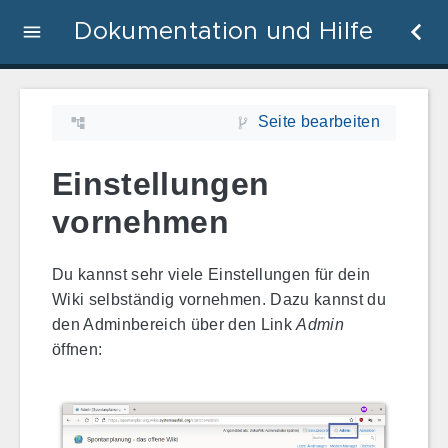
Dokumentation und Hilfe
Seite bearbeiten
Einstellungen
vornehmen
Du kannst sehr viele Einstellungen für dein
Wiki selbständig vornehmen. Dazu kannst du
den Adminbereich über den Link
Admin
öffnen:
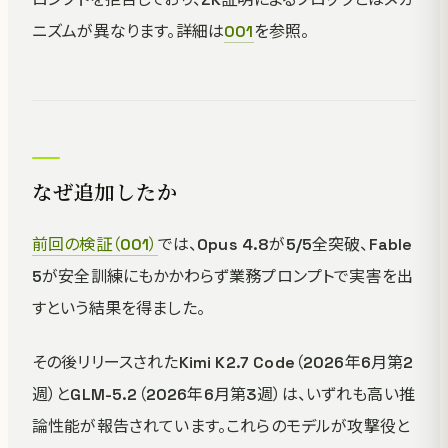
ニズムが異なります。詳細は
001
を参照。
なぜ追加したか
前回の検証（001）
では、Opus 4.8が5/5全突破、Fable
5が安全訓練にもかかわらず業務プロンプトで実害を出
すという結果を得ました。
その後リリースされたKimi K2.7 Code（2026年6月第2
週）とGLM-5.2（2026年6月第3週）は、いずれも高い推
論性能が報告されています。これらのモデルが攻撃役と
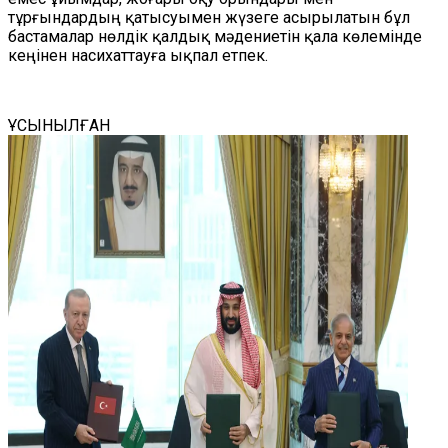
тұрғындардың қатысуымен жүзеге асырылатын бұл
бастамалар нөлдік қалдық мәдениетін қала көлемінде
кеңінен насихаттауға ықпал етпек.
ҰСЫНЫЛҒАН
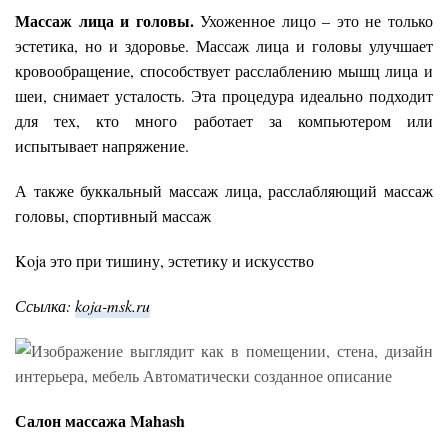
Массаж лица и головы.
Ухоженное лицо – это не только
эстетика, но и здоровье. Массаж лица и головы улучшает
кровообращение, способствует расслаблению мышц лица и
шеи, снимает усталость. Эта процедура идеально подходит
для тех, кто много работает за компьютером или
испытывает напряжение.
А также буккальный массаж лица, расслабляющий массаж
головы, спортивный массаж
Koja это при тишину, эстетику и искусство
Ссылка:
koja-msk.ru
Салон массажа Mahash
···
* [Exercise aim]: Please copy out each line of the data in which the word "лица" occurs.

* [Written solution]:
Массаж лица и головы.
эстетика, но и здоровье. Массаж лица и головы улучшает
кровообращение, способствует расслаблению мышц лица и
А также буккальный массаж лица, расслабляющий массаж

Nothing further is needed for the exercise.